Television in the United States
- Network: ABC
- Announcers: Jim McKay and Sam Posey
- Nielsen ratings: 17.9 / 34

Chronology
| Previous | Next |
| 1975 | 1977 |

= 1976 Indianapolis 500 =

60th running of the Indianapolis 500

The 60th 500 Mile International Sweepstakes was held at the Indianapolis Motor Speedway in Speedway, Indiana on Sunday, May 30, 1976. The race unfolded as a two-man battle between Polesitter Johnny Rutherford and A. J. Foyt. Rutherford was seeking his second Indy victory, while Foyt was chasing history, looking for his record fourth "500".

Rutherford took the lead on lap 80, and was leading when rain halted the race on lap 103 (of 200). Foyt was running second, but a broken sway bar linkage was affecting his car's handling. The rain ceased after about a half hour, and officials began track drying efforts. About two hours later, the race was about to be resumed, but rain fell once again. USAC officials called the race at that point and reverted the scoring back to the completion of lap 102. Johnny Rutherford was declared the winner. Rutherford famously walked to Victory Lane, his second career Indy 500 triumph, having completed only 255 mi, the shortest official race on record. A furious Foyt settled for second, and would have to wait another year to finally achieve his record fourth "500" victory.

Hours after the race, IMS Vice President Elmer George was shot and killed during a confrontation. He had been in charge of the IMS Radio Network and was the son-in-law of IMS owner Tony Hulman. The confrontation was unrelated to the running of the race. In addition, 1976 would be the final Indy 500 for longtime radio anchor Sid Collins. After a surgery to repair a disk in his neck, Collins was still suffering muscular and neurological ailments, which made his work at the 1976 race physically difficult.

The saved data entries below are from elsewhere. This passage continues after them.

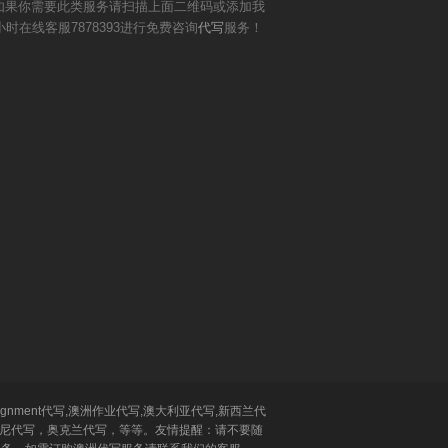
如果你需要此类服务请扫描上面二维码或添加我
小时在线客服7878393进行免费咨询
代写
服务！
ignment代写,澳洲作业代写,澳大利亚代写,新西兰代
代写，悉尼代写，奥克兰代写，等等。友情提醒：请不要随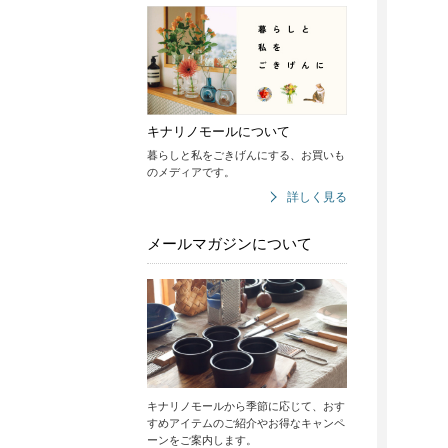
キナリノモールについて
暮らしと私をごきげんにする、お買いも
のメディアです。
詳しく見る
メールマガジンについて
キナリノモールから季節に応じて、おす
すめアイテムのご紹介やお得なキャンペ
ーンをご案内します。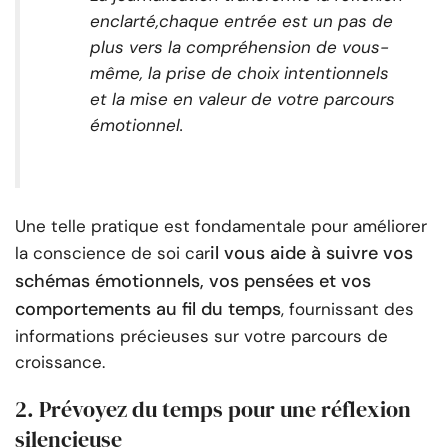
en
clarté,
chaque entrée est un pas de
plus vers la compréhension de vous-
même, la prise de choix intentionnels
et la mise en valeur de votre parcours
émotionnel.
Une telle pratique est fondamentale pour améliorer
il vous aide à suivre vos
la conscience de soi car
schémas émotionnels, vos pensées et vos
comportements au fil du temps
, fournissant des
informations précieuses sur votre parcours de
croissance.
2. Prévoyez du temps pour une réflexion
silencieuse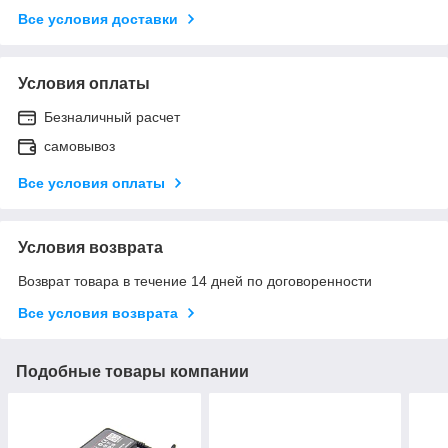
Все условия доставки
Условия оплаты
Безналичный расчет
самовывоз
Все условия оплаты
Условия возврата
Возврат товара в течение 14 дней по договоренности
Все условия возврата
Подобные товары компании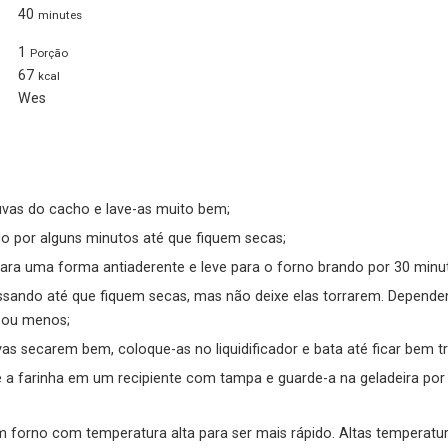
40
minutes
1
Porção
67
kcal
Wes
 uvas do cacho e lave-as muito bem;
do por alguns minutos até que fiquem secas;
para uma forma antiaderente e leve para o forno brando por 30 minu
 ou menos;
vas secarem bem, coloque-as no liquidificador e bata até ficar bem tr
ue a farinha em um recipiente com tampa e guarde-a na geladeira p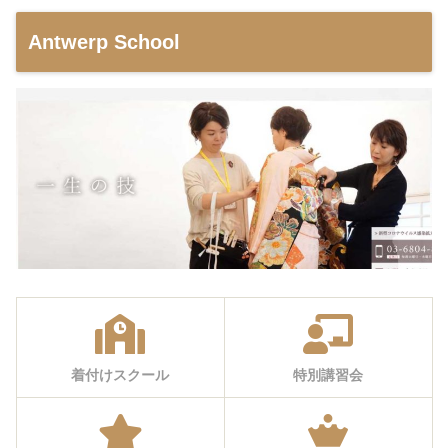
Antwerp School
着付けスクール
特別講習会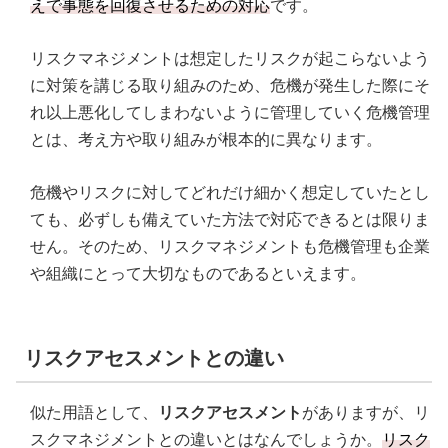
えで事態を回復させるための対応
です。
リスクマネジメントは想定したリスクが起こらないよう
に対策を講じる取り組みのため、危機が発生した際にそ
れ以上悪化してしまわないように管理していく危機管理
とは、考え方や取り組みが根本的に異なります。
危機やリスクに対してどれだけ細かく想定していたとし
ても、必ずしも備えていた方法で対応できるとは限りま
せん。そのため、リスクマネジメントも危機管理も企業
や組織にとって大切なものであるといえます。
リスクアセスメントとの違い
似た用語として、
リスクアセスメント
がありますが、リ
スクマネジメントとの違いとはなんでしょうか。
リスク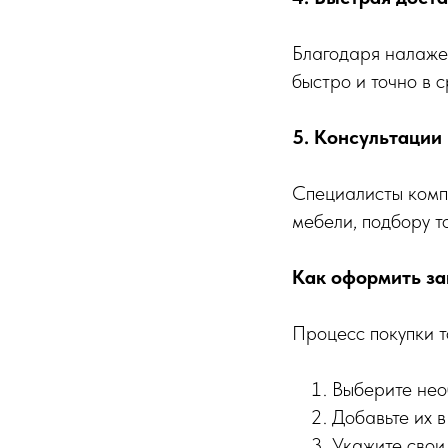
Благодаря налаже
быстро и точно в 
5. Консультации
Специалисты комп
мебели, подбору т
Как оформить за
Процесс покупки т
Выберите нео
Добавьте их в
Укажите свои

He was later diagnosed with ALS, and committed suicide on May 2, 1977.

Rutherford's victory would be the final win at Indy for the venerable Offenhauser engine. It was the beginning of the end of an era which had seen 27 Indy 500 victories for the Offy powerplant. Janet Guthrie became the first female driver to enter the Indianapolis 500. However, her team was underfunded, and she experienced numerous mechanical and engine problems during the month. While she managed to pass her rookie test, and ran numerous practice laps in multiple cars, she was unable to make an attempt to qualify. She would return with a successful effort a year later in 1977.

The month of May 1976 was highlighted by the grand opening of the new Indianapolis Motor Speedway Hall of Fame Museum. Located in the track infield, the new museum replaced a much smaller facility on the corner of 16th Street and Georgetown Road. It was also the 30th anniversary of the first 500 under Tony Hulman's ownership, the 50th year since the incorporation of the Town of Speedway, and coincided with the year-long United States Bicentennial celebration.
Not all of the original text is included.